Redemption Road

Like he watches more than he should.

That was it, a nothing in the night. But nothings grow when the world is eight by six and hours stretch forever. Adrian replayed the memory a hundred times, and then a thousand. Two days later, he added the can to see how the pieces fit. It seemed possible, he’d thought, which was not the same as probable. But the can was not probable, either.

Not with his prints on it.

Not at the church.

Francis had always been insecure, lost at times in Adrian’s shadow. That’s how it could be with cops. One was first through the door, and one was second. One got the media. One was the hero. But jealousy alone could not explain something as malignant as planted evidence. That required stronger emotions, the minting of a single coin, perhaps, with love bright on one side, and envy black on the other. Spin it fast enough, and what would you see?

A partner grown silent and strange?

A man who watched more than he should?

It still seemed possible, but there was no certainty on the roadside or under the high, dim stars. Nor did conviction present itself between the crumbled walls of his burned-out home. Adrian lit a fire as he’d done before and tried to pace the questions into ordered form. Who killed Julia, and why? Why the church? The linen? The violence that crushed her neck with such utter, irretrievable conviction?

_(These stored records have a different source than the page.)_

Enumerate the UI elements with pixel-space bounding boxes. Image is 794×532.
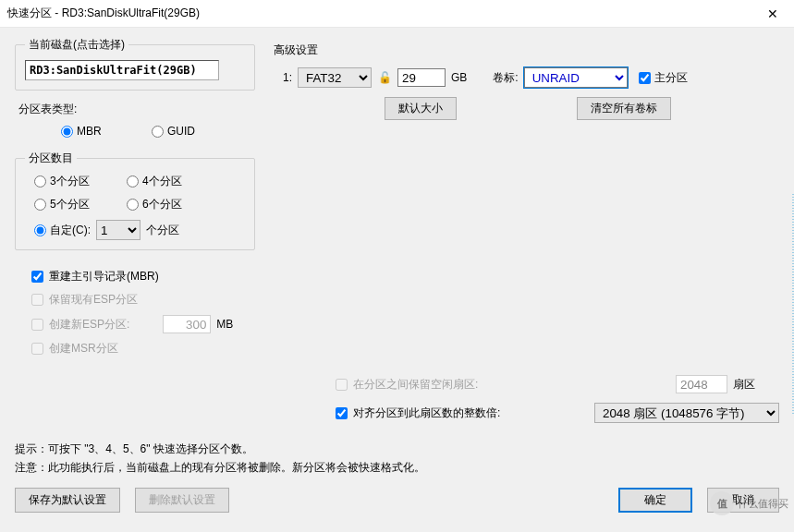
- radio-guid-input[interactable]: [152, 126, 164, 138]
- radio-5parts[interactable]: 5个分区: [34, 197, 127, 212]
- custom-count-select[interactable]: 1: [96, 220, 140, 240]
- filesystem-select[interactable]: FAT32: [298, 67, 372, 88]
- current-disk-group: 当前磁盘(点击选择) RD3:SanDiskUltraFit(29GB): [15, 37, 255, 91]
- custom-suffix: 个分区: [146, 223, 179, 238]
- partition-count-group: 分区数目 3个分区 4个分区 5个分区 6个分区: [15, 151, 255, 250]
- volume-label-text: 卷标:: [493, 70, 518, 86]
- chk-keep-esp: 保留现有ESP分区: [31, 292, 255, 308]
- reserve-gap-label: 在分区之间保留空闲扇区:: [353, 377, 670, 393]
- reserve-unit: 扇区: [733, 377, 779, 393]
- lock-icon[interactable]: 🔓: [377, 71, 392, 84]
- hint-line1: 提示：可按下 "3、4、5、6" 快速选择分区个数。: [15, 440, 779, 458]
- watermark-badge: 值: [710, 491, 734, 515]
- chk-new-esp-row: 创建新ESP分区: MB: [31, 315, 255, 333]
- radio-mbr[interactable]: MBR: [61, 125, 144, 138]
- hint-line2: 注意：此功能执行后，当前磁盘上的现有分区将被删除。新分区将会被快速格式化。: [15, 458, 779, 477]
- partition-table-label: 分区表类型:: [18, 102, 255, 117]
- chk-align[interactable]: [336, 407, 348, 419]
- current-disk-legend: 当前磁盘(点击选择): [25, 37, 128, 53]
- size-unit: GB: [451, 71, 467, 84]
- default-size-button[interactable]: 默认大小: [385, 97, 457, 120]
- radio-6parts[interactable]: 6个分区: [127, 197, 219, 212]
- radio-guid[interactable]: GUID: [152, 125, 235, 138]
- chk-rebuild-mbr[interactable]: 重建主引导记录(MBR): [31, 269, 255, 284]
- current-disk-value[interactable]: RD3:SanDiskUltraFit(29GB): [25, 60, 219, 80]
- watermark-text: 什么值得买: [738, 497, 788, 511]
- esp-size-input: [163, 315, 211, 333]
- partition-count-legend: 分区数目: [25, 151, 77, 166]
- radio-4parts[interactable]: 4个分区: [127, 174, 219, 189]
- radio-custom[interactable]: 自定(C):: [34, 223, 91, 238]
- watermark: 值 什么值得买: [710, 491, 788, 515]
- delete-default-button: 删除默认设置: [135, 488, 229, 513]
- close-button[interactable]: ✕: [751, 0, 794, 28]
- align-label: 对齐分区到此扇区数的整数倍:: [353, 405, 589, 421]
- chk-reserve-gap: [336, 379, 348, 391]
- advanced-title: 高级设置: [274, 42, 779, 58]
- align-select[interactable]: 2048 扇区 (1048576 字节): [594, 403, 779, 423]
- hints-block: 提示：可按下 "3、4、5、6" 快速选择分区个数。 注意：此功能执行后，当前磁…: [15, 440, 779, 477]
- ok-button[interactable]: 确定: [618, 488, 692, 513]
- titlebar: 快速分区 - RD3:SanDiskUltraFit(29GB) ✕: [0, 0, 794, 28]
- chk-primary[interactable]: 主分区: [639, 70, 688, 86]
- reserve-gap-input: [676, 375, 727, 393]
- clear-labels-button[interactable]: 清空所有卷标: [577, 97, 671, 120]
- volume-label-select[interactable]: UNRAID: [524, 67, 628, 88]
- size-input[interactable]: [397, 68, 446, 87]
- window-title: 快速分区 - RD3:SanDiskUltraFit(29GB): [7, 6, 200, 21]
- dialog-content: 当前磁盘(点击选择) RD3:SanDiskUltraFit(29GB) 分区表…: [0, 28, 794, 532]
- radio-mbr-input[interactable]: [61, 126, 73, 138]
- chk-msr: 创建MSR分区: [31, 341, 255, 357]
- radio-3parts[interactable]: 3个分区: [34, 174, 127, 189]
- part-index: 1:: [283, 71, 292, 84]
- save-default-button[interactable]: 保存为默认设置: [15, 488, 120, 513]
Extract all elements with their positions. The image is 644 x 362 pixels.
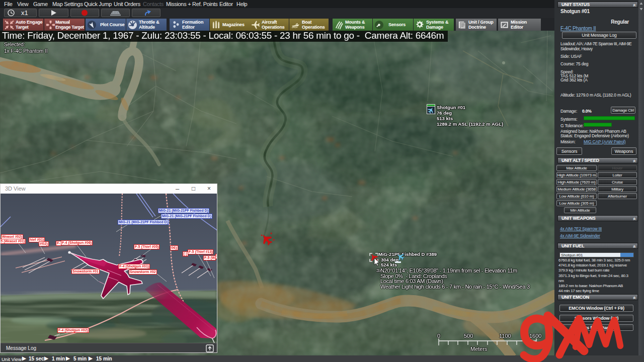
svg-text:x1: x1: [21, 9, 28, 17]
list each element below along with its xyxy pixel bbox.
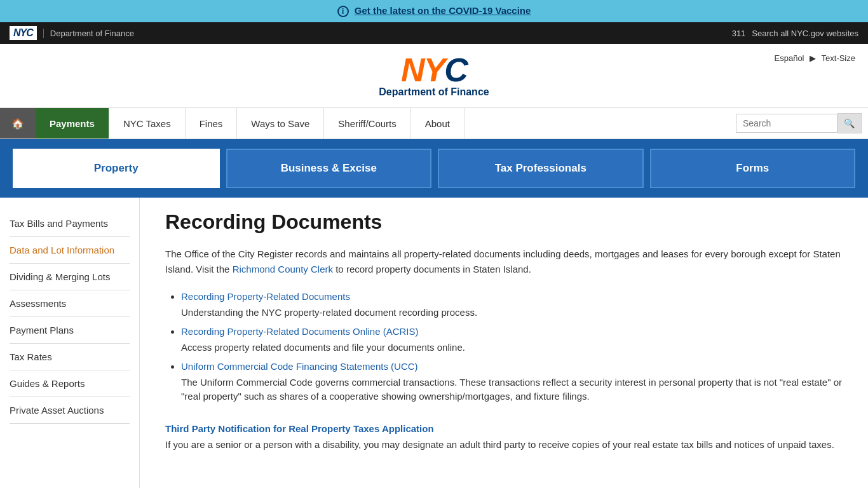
main-nav: 🏠 Payments NYC Taxes Fines Ways to Save … (0, 107, 868, 139)
sub-nav-tax-professionals[interactable]: Tax Professionals (438, 149, 644, 188)
richmond-county-clerk-link[interactable]: Richmond County Clerk (233, 264, 333, 274)
search-button[interactable]: 🔍 (837, 113, 862, 133)
ucc-link[interactable]: Uniform Commercial Code Financing Statem… (181, 361, 418, 372)
nav-payments[interactable]: Payments (36, 108, 109, 139)
logo-c: C (444, 51, 467, 88)
data-lot-link[interactable]: Data and Lot Information (10, 245, 114, 255)
page-title: Recording Documents (165, 210, 843, 234)
sidebar-item-guides-reports[interactable]: Guides & Reports (10, 370, 130, 397)
nyc-logo-small: NYC (10, 26, 37, 40)
search-input[interactable] (736, 114, 837, 133)
sidebar-item-tax-bills[interactable]: Tax Bills and Payments (10, 210, 130, 237)
sidebar: Tax Bills and Payments Data and Lot Info… (0, 198, 140, 488)
page-description: The Office of the City Register records … (165, 247, 843, 277)
header: NYC Department of Finance Español ▶ Text… (0, 44, 868, 107)
info-icon: i (337, 6, 349, 17)
nav-sheriff-courts[interactable]: Sheriff/Courts (324, 108, 410, 139)
sidebar-item-tax-rates[interactable]: Tax Rates (10, 344, 130, 370)
main-content: Recording Documents The Office of the Ci… (140, 198, 868, 488)
sub-nav-business-excise[interactable]: Business & Excise (226, 149, 432, 188)
dept-name-topbar: Department of Finance (43, 29, 134, 38)
nav-nyc-taxes[interactable]: NYC Taxes (109, 108, 186, 139)
espanol-link[interactable]: Español (775, 53, 804, 63)
sub-nav-forms[interactable]: Forms (650, 149, 856, 188)
third-party-desc: If you are a senior or a person with a d… (165, 437, 843, 452)
sub-nav: Property Business & Excise Tax Professio… (0, 139, 868, 198)
recording-property-desc: Understanding the NYC property-related d… (181, 306, 843, 320)
nyc-logo-main: NYC (379, 53, 489, 86)
header-logo: NYC Department of Finance (379, 53, 489, 98)
header-right: Español ▶ Text-Size (775, 53, 855, 63)
text-size-link[interactable]: Text-Size (822, 53, 855, 63)
logo-n: N (401, 51, 424, 88)
sidebar-item-dividing-merging[interactable]: Dividing & Merging Lots (10, 264, 130, 290)
sidebar-item-data-lot[interactable]: Data and Lot Information (10, 237, 130, 264)
recording-property-link[interactable]: Recording Property-Related Documents (181, 291, 350, 302)
covid-banner: i Get the latest on the COVID-19 Vaccine (0, 0, 868, 22)
sub-nav-property[interactable]: Property (13, 149, 220, 188)
acris-link[interactable]: Recording Property-Related Documents Onl… (181, 326, 418, 337)
nav-fines[interactable]: Fines (186, 108, 238, 139)
nav-ways-to-save[interactable]: Ways to Save (237, 108, 324, 139)
top-bar: NYC Department of Finance 311 Search all… (0, 22, 868, 44)
sidebar-item-private-asset[interactable]: Private Asset Auctions (10, 397, 130, 424)
separator: ▶ (810, 53, 816, 63)
third-party-link[interactable]: Third Party Notification for Real Proper… (165, 423, 434, 434)
top-bar-right: 311 Search all NYC.gov websites (732, 29, 858, 38)
search-container: 🔍 (729, 108, 868, 139)
logo-y: Y (424, 51, 445, 88)
search-all-label[interactable]: Search all NYC.gov websites (752, 29, 858, 38)
covid-link[interactable]: Get the latest on the COVID-19 Vaccine (355, 5, 531, 16)
num-311: 311 (732, 29, 746, 38)
third-party-section: Third Party Notification for Real Proper… (165, 423, 843, 452)
list-item: Recording Property-Related Documents Und… (181, 290, 843, 320)
sidebar-item-payment-plans[interactable]: Payment Plans (10, 317, 130, 344)
nav-about[interactable]: About (411, 108, 465, 139)
links-list: Recording Property-Related Documents Und… (165, 290, 843, 404)
home-button[interactable]: 🏠 (0, 108, 36, 139)
list-item: Uniform Commercial Code Financing Statem… (181, 360, 843, 404)
sidebar-item-assessments[interactable]: Assessments (10, 290, 130, 317)
acris-desc: Access property related documents and fi… (181, 341, 843, 355)
dept-subtitle: Department of Finance (379, 86, 489, 98)
content-wrapper: Tax Bills and Payments Data and Lot Info… (0, 198, 868, 488)
list-item: Recording Property-Related Documents Onl… (181, 325, 843, 355)
ucc-desc: The Uniform Commercial Code governs comm… (181, 376, 843, 404)
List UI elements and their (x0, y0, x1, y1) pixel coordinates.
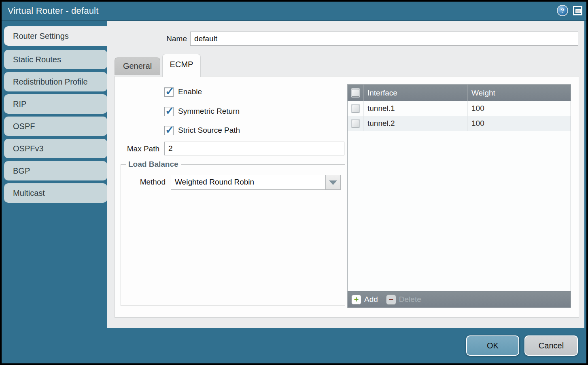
chevron-down-icon[interactable] (325, 175, 340, 189)
help-icon[interactable]: ? (558, 6, 567, 15)
check-icon: ✓ (165, 123, 174, 136)
sidebar-item-multicast[interactable]: Multicast (4, 183, 107, 203)
add-label: Add (364, 295, 378, 304)
name-label: Name (144, 34, 187, 43)
interface-cell: tunnel.2 (364, 116, 468, 131)
sidebar-item-redistribution-profile[interactable]: Redistribution Profile (4, 72, 107, 91)
delete-label: Delete (399, 295, 421, 304)
sidebar-item-ospf[interactable]: OSPF (4, 117, 107, 136)
title-bar: Virtual Router - default ? (2, 2, 586, 21)
sidebar-item-rip[interactable]: RIP (4, 94, 107, 114)
window-restore-icon[interactable] (573, 6, 582, 15)
enable-checkbox[interactable]: ✓ (164, 87, 174, 97)
table-empty-area (348, 131, 571, 291)
dialog-title: Virtual Router - default (8, 6, 99, 16)
tab-general[interactable]: General (115, 57, 160, 75)
interface-cell: tunnel.1 (364, 101, 468, 116)
symmetric-return-row: ✓ Symmetric Return (164, 106, 240, 116)
row-checkbox-cell (348, 101, 364, 116)
sidebar-item-ospfv3[interactable]: OSPFv3 (4, 139, 107, 158)
sidebar-item-static-routes[interactable]: Static Routes (4, 50, 107, 69)
main-panel: Name General ECMP ✓ Enable ✓ Symmetric R… (107, 21, 584, 328)
interface-column-header: Interface (364, 85, 468, 101)
ecmp-tab-panel: ✓ Enable ✓ Symmetric Return ✓ Strict Sou… (115, 76, 579, 318)
titlebar-icons: ? (558, 6, 582, 15)
minus-icon: − (386, 295, 396, 305)
enable-row: ✓ Enable (164, 87, 202, 97)
method-selected-value: Weighted Round Robin (175, 178, 254, 187)
table-footer: + Add − Delete (348, 291, 571, 308)
sidebar-item-router-settings[interactable]: Router Settings (4, 26, 107, 46)
cancel-button[interactable]: Cancel (524, 335, 578, 356)
load-balance-fieldset: Load Balance Method Weighted Round Robin (121, 164, 345, 306)
interface-table: Interface Weight tunnel.1 100 tunnel.2 1… (347, 84, 571, 308)
weight-column-header: Weight (468, 85, 571, 101)
select-all-checkbox[interactable] (352, 89, 359, 97)
method-label: Method (121, 178, 166, 187)
dialog-body: Virtual Router - default ? Router Settin… (2, 2, 586, 363)
table-header: Interface Weight (348, 85, 571, 101)
strict-source-path-checkbox[interactable]: ✓ (164, 126, 174, 135)
row-checkbox[interactable] (352, 105, 359, 112)
sidebar-item-bgp[interactable]: BGP (4, 161, 107, 180)
max-path-label: Max Path (115, 144, 159, 153)
strict-source-path-label: Strict Source Path (178, 126, 240, 135)
check-icon: ✓ (165, 85, 174, 98)
method-dropdown[interactable]: Weighted Round Robin (171, 175, 341, 190)
header-checkbox-cell (348, 85, 364, 101)
tab-ecmp[interactable]: ECMP (162, 54, 201, 77)
table-row[interactable]: tunnel.2 100 (348, 116, 571, 131)
delete-button-disabled[interactable]: − Delete (386, 295, 421, 305)
plus-icon: + (351, 295, 361, 305)
add-button[interactable]: + Add (351, 295, 378, 305)
symmetric-return-checkbox[interactable]: ✓ (164, 107, 174, 116)
weight-cell: 100 (468, 104, 571, 113)
row-checkbox-cell (348, 116, 364, 131)
weight-cell: 100 (468, 119, 571, 128)
ok-button[interactable]: OK (466, 335, 519, 356)
strict-source-path-row: ✓ Strict Source Path (164, 125, 240, 135)
symmetric-return-label: Symmetric Return (178, 107, 240, 116)
name-input[interactable] (190, 32, 578, 46)
row-checkbox[interactable] (352, 120, 359, 127)
virtual-router-dialog: Virtual Router - default ? Router Settin… (0, 0, 588, 365)
check-icon: ✓ (165, 104, 174, 117)
load-balance-legend: Load Balance (126, 160, 181, 169)
table-row[interactable]: tunnel.1 100 (348, 101, 571, 116)
max-path-input[interactable] (164, 142, 344, 155)
enable-label: Enable (178, 87, 202, 96)
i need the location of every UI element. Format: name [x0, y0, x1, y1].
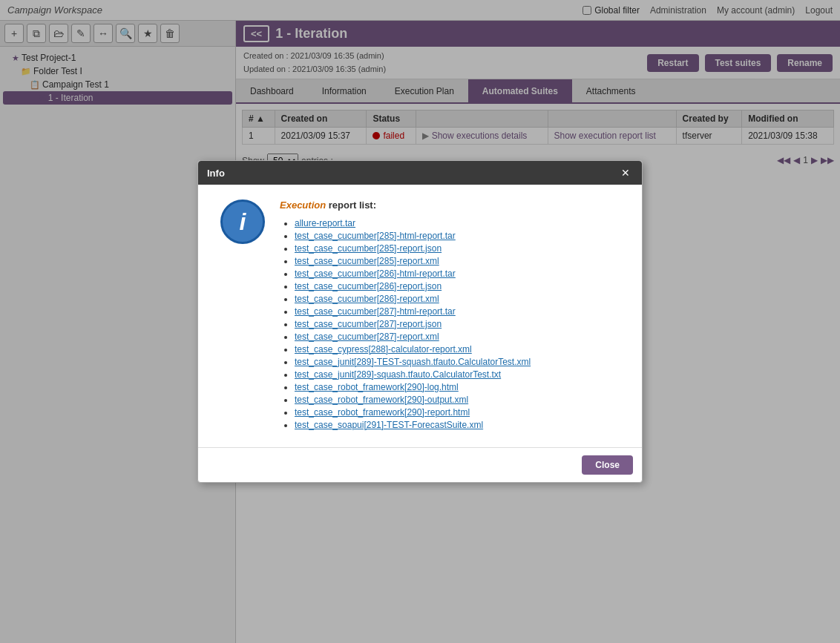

Could someone else have planted the can?

In the end, such questions were voices lost in the throng. Adrian was not the same man, and he knew it. His thinking grew muddled, at times. Sometimes, he blanked out. That was a gift from the warden and the guards. Yet, clarity had not deserted him entirely. Open spaces and faces of good intent. These things made sense to him and offered hope of a sort. Liz was his friend—he believed that. So was the lawyer, this land, memories of what it meant to be determined and sure. Had that man gone? Adrian wondered. Had he been carved away in his entirety?

He paced another hour, then found a corner and sat. The night was dark and still, and then gone as if it too was only memory.

He was on a metal bed.

He was screaming.

*

“Hold him down. Get the arm!”

They got the free arm strapped again, cinched it down as he screamed into the gag, and edged metal flashed red. Adrian tasted blood; knew he was biting his tongue, the inside of his cheeks. The room smelled of bleach and sweat and copper. Blood streaked the warden’s face. The ceiling was rusted metal.

“Now, I’m going to ask you again.” The warden leaned close, his eyes like black glass as metal flashed once more, and a line of fire opened on Adrian’s chest. “Are you listening?” Another cut, blood pooling on the table. “Just nod when you’re ready to talk. Look at me when I’m speaking. Look at me!”

Adrian fought the straps; felt something tear.

“It’s too much,” someone said. “He’s bleeding out.”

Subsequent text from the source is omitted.